═════ Information supplied ═════

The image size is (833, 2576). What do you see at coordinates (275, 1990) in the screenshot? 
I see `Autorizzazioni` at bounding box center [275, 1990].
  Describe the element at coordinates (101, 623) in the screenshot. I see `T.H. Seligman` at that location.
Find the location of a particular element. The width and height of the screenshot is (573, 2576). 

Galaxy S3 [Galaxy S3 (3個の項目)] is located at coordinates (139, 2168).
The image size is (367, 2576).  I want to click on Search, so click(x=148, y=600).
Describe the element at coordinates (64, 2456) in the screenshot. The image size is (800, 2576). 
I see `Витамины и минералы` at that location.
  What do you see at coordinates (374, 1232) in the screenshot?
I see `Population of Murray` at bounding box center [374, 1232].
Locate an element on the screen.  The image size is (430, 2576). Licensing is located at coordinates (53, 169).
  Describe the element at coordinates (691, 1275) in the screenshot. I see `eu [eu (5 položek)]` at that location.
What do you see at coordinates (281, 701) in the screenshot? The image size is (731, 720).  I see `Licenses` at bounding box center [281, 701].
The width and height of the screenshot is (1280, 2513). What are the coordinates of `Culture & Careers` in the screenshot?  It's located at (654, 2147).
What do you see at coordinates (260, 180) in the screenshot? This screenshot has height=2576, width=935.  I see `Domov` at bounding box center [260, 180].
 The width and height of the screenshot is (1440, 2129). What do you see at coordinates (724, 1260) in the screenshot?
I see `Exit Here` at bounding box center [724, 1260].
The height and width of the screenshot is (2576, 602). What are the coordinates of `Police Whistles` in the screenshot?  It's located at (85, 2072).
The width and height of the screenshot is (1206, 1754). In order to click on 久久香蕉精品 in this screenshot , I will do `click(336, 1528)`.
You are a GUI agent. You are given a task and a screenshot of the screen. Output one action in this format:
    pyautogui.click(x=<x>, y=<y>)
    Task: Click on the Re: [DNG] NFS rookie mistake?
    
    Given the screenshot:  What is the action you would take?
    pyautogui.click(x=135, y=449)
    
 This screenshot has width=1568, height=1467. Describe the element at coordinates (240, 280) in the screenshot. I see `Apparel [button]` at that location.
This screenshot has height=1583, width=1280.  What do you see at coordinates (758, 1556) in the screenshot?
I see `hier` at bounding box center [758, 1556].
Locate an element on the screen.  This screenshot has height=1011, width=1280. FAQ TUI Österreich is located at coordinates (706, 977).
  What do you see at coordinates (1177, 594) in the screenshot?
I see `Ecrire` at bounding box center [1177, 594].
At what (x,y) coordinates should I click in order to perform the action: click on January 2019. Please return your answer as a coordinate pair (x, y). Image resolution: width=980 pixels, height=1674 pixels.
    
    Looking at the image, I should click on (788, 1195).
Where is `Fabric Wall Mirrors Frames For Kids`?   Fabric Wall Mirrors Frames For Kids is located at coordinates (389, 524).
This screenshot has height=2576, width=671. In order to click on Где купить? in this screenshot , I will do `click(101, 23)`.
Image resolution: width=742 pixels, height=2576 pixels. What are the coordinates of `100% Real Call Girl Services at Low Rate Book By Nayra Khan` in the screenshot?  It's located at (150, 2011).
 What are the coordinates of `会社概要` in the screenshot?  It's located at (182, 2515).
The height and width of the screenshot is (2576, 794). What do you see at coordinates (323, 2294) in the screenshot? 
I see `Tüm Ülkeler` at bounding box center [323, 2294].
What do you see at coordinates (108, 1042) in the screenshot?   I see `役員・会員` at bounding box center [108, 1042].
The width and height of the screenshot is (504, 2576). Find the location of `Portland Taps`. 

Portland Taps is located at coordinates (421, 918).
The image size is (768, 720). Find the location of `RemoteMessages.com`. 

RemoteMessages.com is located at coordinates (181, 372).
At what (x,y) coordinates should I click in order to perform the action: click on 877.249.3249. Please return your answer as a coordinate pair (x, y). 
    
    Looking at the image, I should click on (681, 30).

═════

*Your objective*: Give each entry again, spelled exactly as shown.

*Answer to this exercise*:
The image size is (833, 2576). What do you see at coordinates (275, 1990) in the screenshot? 
I see `Autorizzazioni` at bounding box center [275, 1990].
  Describe the element at coordinates (101, 623) in the screenshot. I see `T.H. Seligman` at that location.
Find the location of a particular element. The width and height of the screenshot is (573, 2576). 

Galaxy S3 [Galaxy S3 (3個の項目)] is located at coordinates (139, 2168).
The image size is (367, 2576).  I want to click on Search, so click(x=148, y=600).
Describe the element at coordinates (64, 2456) in the screenshot. The image size is (800, 2576). 
I see `Витамины и минералы` at that location.
  What do you see at coordinates (374, 1232) in the screenshot?
I see `Population of Murray` at bounding box center [374, 1232].
Locate an element on the screen.  The image size is (430, 2576). Licensing is located at coordinates (53, 169).
  Describe the element at coordinates (691, 1275) in the screenshot. I see `eu [eu (5 položek)]` at that location.
What do you see at coordinates (281, 701) in the screenshot? The image size is (731, 720).  I see `Licenses` at bounding box center [281, 701].
The width and height of the screenshot is (1280, 2513). What are the coordinates of `Culture & Careers` in the screenshot?  It's located at (654, 2147).
What do you see at coordinates (260, 180) in the screenshot? This screenshot has height=2576, width=935.  I see `Domov` at bounding box center [260, 180].
 The width and height of the screenshot is (1440, 2129). What do you see at coordinates (724, 1260) in the screenshot?
I see `Exit Here` at bounding box center [724, 1260].
The height and width of the screenshot is (2576, 602). What are the coordinates of `Police Whistles` in the screenshot?  It's located at (85, 2072).
The width and height of the screenshot is (1206, 1754). In order to click on 久久香蕉精品 in this screenshot , I will do `click(336, 1528)`.
You are a GUI agent. You are given a task and a screenshot of the screen. Output one action in this format:
    pyautogui.click(x=<x>, y=<y>)
    Task: Click on the Re: [DNG] NFS rookie mistake?
    
    Given the screenshot:  What is the action you would take?
    pyautogui.click(x=135, y=449)
    
 This screenshot has width=1568, height=1467. Describe the element at coordinates (240, 280) in the screenshot. I see `Apparel [button]` at that location.
This screenshot has height=1583, width=1280.  What do you see at coordinates (758, 1556) in the screenshot?
I see `hier` at bounding box center [758, 1556].
Locate an element on the screen.  This screenshot has height=1011, width=1280. FAQ TUI Österreich is located at coordinates (706, 977).
  What do you see at coordinates (1177, 594) in the screenshot?
I see `Ecrire` at bounding box center [1177, 594].
At what (x,y) coordinates should I click in order to perform the action: click on January 2019. Please return your answer as a coordinate pair (x, y). Image resolution: width=980 pixels, height=1674 pixels.
    
    Looking at the image, I should click on (788, 1195).
Where is `Fabric Wall Mirrors Frames For Kids`?   Fabric Wall Mirrors Frames For Kids is located at coordinates (389, 524).
This screenshot has height=2576, width=671. In order to click on Где купить? in this screenshot , I will do `click(101, 23)`.
Image resolution: width=742 pixels, height=2576 pixels. What are the coordinates of `100% Real Call Girl Services at Low Rate Book By Nayra Khan` in the screenshot?  It's located at (150, 2011).
 What are the coordinates of `会社概要` in the screenshot?  It's located at (182, 2515).
The height and width of the screenshot is (2576, 794). What do you see at coordinates (323, 2294) in the screenshot? 
I see `Tüm Ülkeler` at bounding box center [323, 2294].
What do you see at coordinates (108, 1042) in the screenshot?   I see `役員・会員` at bounding box center [108, 1042].
The width and height of the screenshot is (504, 2576). Find the location of `Portland Taps`. 

Portland Taps is located at coordinates (421, 918).
The image size is (768, 720). Find the location of `RemoteMessages.com`. 

RemoteMessages.com is located at coordinates (181, 372).
At what (x,y) coordinates should I click in order to perform the action: click on 877.249.3249. Please return your answer as a coordinate pair (x, y). 
    
    Looking at the image, I should click on (681, 30).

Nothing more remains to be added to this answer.